▶ [Task brief]
Only some lines are wanted. Transcribe, exactly, the lines below from the line with "Scheda d'iscrizione / Entry form (817, 894)" up to and including the line with "Diventa Sponsor ufficiale (818, 933)".

▶ [Task data]
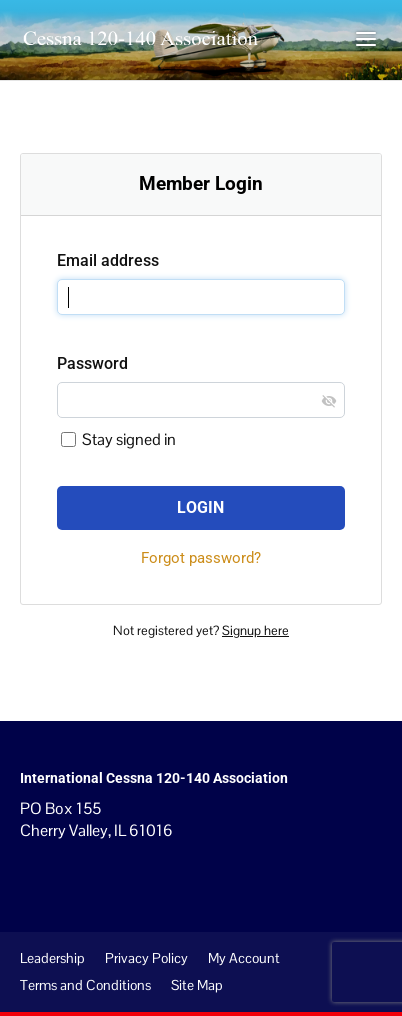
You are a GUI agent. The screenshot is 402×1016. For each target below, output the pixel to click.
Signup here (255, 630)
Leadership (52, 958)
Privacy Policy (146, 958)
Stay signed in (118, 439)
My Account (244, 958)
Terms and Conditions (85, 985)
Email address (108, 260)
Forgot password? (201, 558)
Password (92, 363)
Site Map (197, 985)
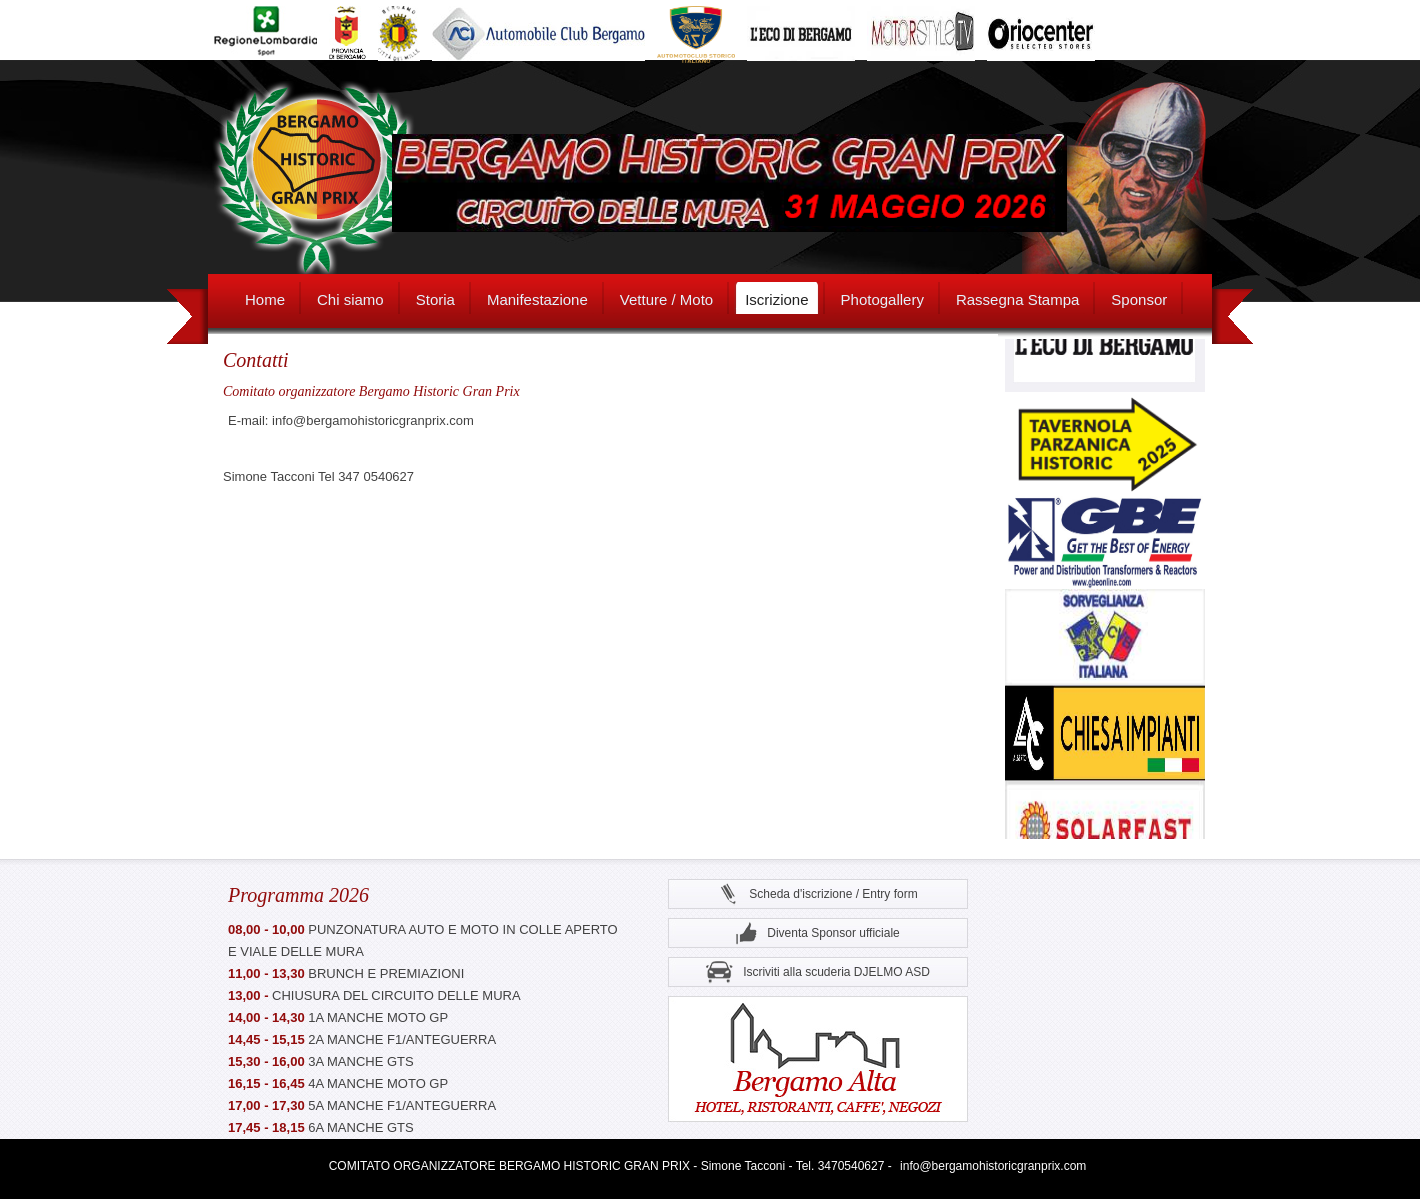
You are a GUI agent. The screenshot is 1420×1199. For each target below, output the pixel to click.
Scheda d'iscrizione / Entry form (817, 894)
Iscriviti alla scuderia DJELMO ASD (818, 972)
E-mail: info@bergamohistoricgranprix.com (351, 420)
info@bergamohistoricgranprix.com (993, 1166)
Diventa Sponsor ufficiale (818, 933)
--
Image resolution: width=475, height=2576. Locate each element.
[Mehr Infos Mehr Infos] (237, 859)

▶ [Solution]
Scheda d'iscrizione / Entry form (817, 894)
Iscriviti alla scuderia DJELMO ASD (818, 972)
E-mail: info@bergamohistoricgranprix.com (351, 420)
info@bergamohistoricgranprix.com (993, 1166)
Diventa Sponsor ufficiale (818, 933)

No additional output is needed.